Lines with the word "Kids" are the answer; copy each of them from the data below.

Records contained in a dataset
===

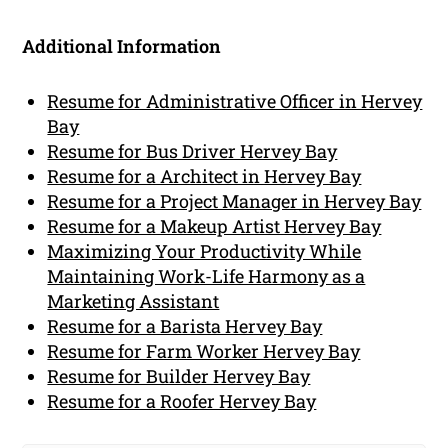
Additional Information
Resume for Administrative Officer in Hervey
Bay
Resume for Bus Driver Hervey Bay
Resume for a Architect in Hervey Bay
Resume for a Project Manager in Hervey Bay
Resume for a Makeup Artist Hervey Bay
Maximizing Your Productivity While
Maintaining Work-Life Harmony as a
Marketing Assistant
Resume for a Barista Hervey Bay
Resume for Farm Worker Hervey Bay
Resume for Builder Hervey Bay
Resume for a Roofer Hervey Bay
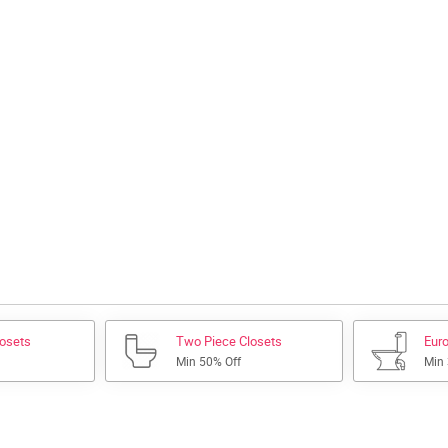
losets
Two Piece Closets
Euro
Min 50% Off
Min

===

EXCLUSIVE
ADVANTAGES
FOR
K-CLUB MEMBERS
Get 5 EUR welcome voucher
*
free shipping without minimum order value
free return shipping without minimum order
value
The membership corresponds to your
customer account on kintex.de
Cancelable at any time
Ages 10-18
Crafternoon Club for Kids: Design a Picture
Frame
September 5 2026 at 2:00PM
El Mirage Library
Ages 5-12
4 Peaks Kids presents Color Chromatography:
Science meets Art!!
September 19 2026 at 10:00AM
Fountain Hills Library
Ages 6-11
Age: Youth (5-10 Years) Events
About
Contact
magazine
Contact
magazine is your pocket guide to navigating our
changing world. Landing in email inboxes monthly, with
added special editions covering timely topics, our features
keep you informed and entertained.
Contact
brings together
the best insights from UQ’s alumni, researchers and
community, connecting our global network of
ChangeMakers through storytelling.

===

RESPONSE BELOW =>
Crafternoon Club for Kids: Design a Picture
4 Peaks Kids presents Color Chromatography:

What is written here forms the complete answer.